- What is required: Your answer should be only the lines below from the one with "ヘルプ (371, 105)" to the one with "осенние листья (1052, 88)", repeated exactly, ends included.

(Beginning of Available records)

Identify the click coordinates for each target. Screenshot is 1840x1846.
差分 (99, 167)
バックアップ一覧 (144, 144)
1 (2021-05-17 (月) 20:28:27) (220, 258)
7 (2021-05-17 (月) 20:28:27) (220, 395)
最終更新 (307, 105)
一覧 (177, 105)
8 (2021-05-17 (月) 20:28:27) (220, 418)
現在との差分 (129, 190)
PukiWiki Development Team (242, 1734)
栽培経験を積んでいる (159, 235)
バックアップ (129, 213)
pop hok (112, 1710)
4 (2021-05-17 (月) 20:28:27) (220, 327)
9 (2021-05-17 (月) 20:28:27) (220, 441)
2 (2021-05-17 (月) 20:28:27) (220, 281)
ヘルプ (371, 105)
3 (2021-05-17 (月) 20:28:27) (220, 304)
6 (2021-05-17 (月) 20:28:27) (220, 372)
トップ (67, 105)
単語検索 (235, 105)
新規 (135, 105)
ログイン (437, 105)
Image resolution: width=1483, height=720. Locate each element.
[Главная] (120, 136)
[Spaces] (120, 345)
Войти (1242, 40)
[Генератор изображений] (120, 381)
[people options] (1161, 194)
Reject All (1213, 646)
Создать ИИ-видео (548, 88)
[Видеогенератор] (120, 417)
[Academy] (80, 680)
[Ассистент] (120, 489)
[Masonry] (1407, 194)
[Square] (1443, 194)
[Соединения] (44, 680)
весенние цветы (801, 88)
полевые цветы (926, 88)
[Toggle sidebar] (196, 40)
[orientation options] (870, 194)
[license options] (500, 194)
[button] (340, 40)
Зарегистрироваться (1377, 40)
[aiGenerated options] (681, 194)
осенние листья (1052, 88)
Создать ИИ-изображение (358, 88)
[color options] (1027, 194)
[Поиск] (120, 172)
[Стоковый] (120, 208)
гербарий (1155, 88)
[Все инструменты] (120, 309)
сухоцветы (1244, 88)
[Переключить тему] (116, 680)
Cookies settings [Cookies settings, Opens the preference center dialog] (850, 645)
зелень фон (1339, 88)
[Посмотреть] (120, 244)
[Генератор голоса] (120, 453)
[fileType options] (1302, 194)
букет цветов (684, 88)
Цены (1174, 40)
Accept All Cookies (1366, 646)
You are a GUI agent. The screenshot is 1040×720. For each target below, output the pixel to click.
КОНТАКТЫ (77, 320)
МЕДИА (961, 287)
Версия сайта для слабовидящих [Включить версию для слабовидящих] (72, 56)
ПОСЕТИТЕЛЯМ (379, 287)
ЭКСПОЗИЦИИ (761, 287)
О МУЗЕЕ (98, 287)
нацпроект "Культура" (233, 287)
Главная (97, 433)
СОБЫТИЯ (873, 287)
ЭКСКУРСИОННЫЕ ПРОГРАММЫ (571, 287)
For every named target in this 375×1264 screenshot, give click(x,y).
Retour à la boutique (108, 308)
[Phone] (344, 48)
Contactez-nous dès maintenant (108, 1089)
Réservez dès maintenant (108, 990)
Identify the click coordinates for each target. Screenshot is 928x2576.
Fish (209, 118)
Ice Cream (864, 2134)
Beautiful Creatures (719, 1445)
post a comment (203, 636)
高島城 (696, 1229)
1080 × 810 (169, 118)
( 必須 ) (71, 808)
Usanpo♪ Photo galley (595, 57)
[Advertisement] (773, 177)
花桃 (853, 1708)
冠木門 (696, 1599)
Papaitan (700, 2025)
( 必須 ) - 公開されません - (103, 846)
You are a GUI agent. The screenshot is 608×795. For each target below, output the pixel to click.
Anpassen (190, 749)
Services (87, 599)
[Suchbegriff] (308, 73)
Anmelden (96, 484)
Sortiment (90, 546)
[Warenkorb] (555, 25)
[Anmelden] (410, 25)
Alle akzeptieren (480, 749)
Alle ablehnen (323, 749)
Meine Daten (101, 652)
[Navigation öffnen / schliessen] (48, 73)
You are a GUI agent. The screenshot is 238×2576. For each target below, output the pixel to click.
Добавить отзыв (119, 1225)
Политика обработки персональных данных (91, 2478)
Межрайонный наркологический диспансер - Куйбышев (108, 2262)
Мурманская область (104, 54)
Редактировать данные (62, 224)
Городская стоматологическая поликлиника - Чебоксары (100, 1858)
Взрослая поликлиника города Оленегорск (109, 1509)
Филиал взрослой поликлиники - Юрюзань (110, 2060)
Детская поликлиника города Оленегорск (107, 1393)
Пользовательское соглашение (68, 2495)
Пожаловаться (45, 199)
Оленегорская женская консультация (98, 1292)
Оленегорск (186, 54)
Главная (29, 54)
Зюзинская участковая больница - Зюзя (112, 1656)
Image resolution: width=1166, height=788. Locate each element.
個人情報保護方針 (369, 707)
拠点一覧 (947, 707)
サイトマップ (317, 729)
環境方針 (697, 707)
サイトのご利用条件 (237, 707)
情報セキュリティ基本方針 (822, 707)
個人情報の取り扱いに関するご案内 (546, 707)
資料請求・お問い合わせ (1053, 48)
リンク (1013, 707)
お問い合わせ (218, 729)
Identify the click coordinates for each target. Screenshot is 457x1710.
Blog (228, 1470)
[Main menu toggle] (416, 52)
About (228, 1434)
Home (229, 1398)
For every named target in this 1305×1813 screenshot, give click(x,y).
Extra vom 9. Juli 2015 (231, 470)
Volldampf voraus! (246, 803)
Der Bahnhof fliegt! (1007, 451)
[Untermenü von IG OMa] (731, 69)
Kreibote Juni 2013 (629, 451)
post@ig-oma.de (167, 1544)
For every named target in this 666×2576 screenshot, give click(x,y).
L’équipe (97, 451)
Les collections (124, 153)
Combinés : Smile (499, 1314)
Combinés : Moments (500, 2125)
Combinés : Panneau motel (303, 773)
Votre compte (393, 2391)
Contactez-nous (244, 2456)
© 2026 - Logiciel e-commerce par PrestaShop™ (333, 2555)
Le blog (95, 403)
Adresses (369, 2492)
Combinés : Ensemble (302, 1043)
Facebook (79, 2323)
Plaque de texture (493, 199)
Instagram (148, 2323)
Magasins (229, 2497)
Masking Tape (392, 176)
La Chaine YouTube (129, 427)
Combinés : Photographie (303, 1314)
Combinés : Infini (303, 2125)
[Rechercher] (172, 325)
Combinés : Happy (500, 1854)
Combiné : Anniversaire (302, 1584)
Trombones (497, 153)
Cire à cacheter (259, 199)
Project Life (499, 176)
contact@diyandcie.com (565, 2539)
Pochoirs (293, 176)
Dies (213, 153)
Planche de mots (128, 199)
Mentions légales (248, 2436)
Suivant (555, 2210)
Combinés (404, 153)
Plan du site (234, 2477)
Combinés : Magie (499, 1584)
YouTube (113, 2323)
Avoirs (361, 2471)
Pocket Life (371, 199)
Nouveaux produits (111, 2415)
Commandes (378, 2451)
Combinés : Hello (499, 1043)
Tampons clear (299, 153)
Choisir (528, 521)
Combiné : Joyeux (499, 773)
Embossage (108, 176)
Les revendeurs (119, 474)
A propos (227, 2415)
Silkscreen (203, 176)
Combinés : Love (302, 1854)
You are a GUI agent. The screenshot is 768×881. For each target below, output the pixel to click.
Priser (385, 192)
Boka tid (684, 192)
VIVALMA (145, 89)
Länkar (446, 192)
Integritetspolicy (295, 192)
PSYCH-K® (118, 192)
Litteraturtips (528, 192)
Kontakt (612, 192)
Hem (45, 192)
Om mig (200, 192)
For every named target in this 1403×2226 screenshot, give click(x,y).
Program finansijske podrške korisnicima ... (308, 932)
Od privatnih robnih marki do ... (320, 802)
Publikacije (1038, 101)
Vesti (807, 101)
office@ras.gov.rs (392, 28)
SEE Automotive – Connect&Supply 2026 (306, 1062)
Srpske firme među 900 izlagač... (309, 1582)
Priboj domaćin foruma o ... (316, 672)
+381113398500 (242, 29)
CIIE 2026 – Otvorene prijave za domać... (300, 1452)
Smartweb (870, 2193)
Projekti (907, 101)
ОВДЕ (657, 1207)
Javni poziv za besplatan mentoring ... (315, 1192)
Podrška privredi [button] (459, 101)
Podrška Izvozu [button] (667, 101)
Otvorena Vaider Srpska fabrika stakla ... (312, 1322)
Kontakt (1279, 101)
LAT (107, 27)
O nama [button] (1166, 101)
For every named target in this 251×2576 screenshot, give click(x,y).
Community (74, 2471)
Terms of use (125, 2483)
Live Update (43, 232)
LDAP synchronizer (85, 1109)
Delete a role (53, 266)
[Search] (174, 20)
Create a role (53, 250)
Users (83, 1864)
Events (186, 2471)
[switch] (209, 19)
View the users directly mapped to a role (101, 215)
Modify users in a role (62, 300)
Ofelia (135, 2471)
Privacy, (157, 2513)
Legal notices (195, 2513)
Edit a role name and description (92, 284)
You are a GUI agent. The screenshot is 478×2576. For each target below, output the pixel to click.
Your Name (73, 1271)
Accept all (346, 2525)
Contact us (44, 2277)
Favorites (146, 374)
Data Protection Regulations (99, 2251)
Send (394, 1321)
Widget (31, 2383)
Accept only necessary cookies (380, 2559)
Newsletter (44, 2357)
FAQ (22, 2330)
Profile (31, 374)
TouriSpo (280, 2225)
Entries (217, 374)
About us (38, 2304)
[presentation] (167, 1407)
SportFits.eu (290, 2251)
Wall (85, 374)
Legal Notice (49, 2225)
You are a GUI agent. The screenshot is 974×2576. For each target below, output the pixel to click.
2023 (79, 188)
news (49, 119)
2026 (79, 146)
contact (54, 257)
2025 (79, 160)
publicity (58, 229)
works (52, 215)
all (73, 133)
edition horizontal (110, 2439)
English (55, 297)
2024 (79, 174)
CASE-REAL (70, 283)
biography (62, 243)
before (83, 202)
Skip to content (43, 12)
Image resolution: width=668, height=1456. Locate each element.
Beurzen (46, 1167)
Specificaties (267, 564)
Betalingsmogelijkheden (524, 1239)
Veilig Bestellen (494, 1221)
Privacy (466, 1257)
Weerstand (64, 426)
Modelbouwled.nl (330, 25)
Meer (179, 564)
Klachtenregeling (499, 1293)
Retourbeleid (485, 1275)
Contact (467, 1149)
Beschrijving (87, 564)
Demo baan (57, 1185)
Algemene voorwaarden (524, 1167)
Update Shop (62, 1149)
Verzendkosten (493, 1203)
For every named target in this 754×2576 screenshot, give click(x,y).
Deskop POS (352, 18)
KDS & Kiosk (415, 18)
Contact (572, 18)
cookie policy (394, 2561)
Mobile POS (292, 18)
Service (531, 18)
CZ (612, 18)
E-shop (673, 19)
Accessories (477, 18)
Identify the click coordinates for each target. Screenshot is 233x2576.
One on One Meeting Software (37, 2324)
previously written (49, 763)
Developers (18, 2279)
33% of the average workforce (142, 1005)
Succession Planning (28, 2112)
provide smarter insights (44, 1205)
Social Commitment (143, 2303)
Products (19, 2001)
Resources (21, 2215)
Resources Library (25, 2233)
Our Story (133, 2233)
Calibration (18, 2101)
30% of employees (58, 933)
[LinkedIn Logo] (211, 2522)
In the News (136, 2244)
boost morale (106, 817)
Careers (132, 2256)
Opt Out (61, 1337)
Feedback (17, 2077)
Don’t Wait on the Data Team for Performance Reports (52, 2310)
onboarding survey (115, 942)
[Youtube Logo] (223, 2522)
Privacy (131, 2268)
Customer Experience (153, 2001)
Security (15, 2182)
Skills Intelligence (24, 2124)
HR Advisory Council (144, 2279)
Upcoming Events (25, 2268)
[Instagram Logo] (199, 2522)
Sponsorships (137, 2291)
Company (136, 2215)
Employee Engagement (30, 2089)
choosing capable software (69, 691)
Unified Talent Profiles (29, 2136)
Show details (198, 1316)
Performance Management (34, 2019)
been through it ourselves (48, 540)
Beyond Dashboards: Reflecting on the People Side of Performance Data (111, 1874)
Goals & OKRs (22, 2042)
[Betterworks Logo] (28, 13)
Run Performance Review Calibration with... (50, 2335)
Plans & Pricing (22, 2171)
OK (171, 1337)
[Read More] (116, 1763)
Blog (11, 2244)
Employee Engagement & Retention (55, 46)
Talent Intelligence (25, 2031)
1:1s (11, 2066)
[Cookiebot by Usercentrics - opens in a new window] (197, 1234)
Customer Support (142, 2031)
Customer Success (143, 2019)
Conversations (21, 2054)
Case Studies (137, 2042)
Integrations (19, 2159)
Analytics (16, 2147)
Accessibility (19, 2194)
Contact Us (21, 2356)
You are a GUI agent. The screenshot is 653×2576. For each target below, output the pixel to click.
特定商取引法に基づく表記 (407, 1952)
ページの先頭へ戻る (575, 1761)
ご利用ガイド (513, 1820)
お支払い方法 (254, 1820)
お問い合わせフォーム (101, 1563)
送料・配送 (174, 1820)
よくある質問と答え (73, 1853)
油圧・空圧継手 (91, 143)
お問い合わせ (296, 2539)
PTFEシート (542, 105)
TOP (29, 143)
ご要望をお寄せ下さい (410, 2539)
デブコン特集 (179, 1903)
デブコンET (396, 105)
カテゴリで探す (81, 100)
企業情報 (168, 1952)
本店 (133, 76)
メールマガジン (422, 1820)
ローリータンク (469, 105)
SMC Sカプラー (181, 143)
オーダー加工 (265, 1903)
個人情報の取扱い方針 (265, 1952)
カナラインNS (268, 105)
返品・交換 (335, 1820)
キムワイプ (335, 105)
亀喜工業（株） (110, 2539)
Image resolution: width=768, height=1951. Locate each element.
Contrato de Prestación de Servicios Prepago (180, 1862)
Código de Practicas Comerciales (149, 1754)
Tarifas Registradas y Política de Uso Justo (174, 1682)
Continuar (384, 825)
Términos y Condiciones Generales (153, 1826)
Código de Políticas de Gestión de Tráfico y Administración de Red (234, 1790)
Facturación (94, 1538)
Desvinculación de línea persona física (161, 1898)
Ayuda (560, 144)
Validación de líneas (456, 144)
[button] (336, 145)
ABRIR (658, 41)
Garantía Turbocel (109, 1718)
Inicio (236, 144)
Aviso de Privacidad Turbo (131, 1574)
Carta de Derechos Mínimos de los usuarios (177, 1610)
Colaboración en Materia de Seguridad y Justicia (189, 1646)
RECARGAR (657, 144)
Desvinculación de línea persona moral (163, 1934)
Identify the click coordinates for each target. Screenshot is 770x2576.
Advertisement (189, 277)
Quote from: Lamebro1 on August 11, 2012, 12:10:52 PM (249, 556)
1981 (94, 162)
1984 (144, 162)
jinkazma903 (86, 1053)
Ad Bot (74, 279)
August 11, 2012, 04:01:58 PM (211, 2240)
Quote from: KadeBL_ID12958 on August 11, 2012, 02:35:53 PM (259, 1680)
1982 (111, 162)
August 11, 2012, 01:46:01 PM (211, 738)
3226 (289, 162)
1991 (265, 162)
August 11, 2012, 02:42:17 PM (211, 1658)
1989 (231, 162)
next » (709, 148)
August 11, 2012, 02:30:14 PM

(End of Available records)

- Exercise answer:
ヘルプ (371, 105)
3 (2021-05-17 (月) 20:28:27) (220, 304)
6 (2021-05-17 (月) 20:28:27) (220, 372)
トップ (67, 105)
単語検索 (235, 105)
新規 (135, 105)
ログイン (437, 105)
Image resolution: width=1483, height=720. Locate each element.
[Главная] (120, 136)
[Spaces] (120, 345)
Войти (1242, 40)
[Генератор изображений] (120, 381)
[people options] (1161, 194)
Reject All (1213, 646)
Создать ИИ-видео (548, 88)
[Видеогенератор] (120, 417)
[Academy] (80, 680)
[Ассистент] (120, 489)
[Masonry] (1407, 194)
[Square] (1443, 194)
[Соединения] (44, 680)
весенние цветы (801, 88)
полевые цветы (926, 88)
[Toggle sidebar] (196, 40)
[orientation options] (870, 194)
[license options] (500, 194)
[button] (340, 40)
Зарегистрироваться (1377, 40)
[aiGenerated options] (681, 194)
осенние листья (1052, 88)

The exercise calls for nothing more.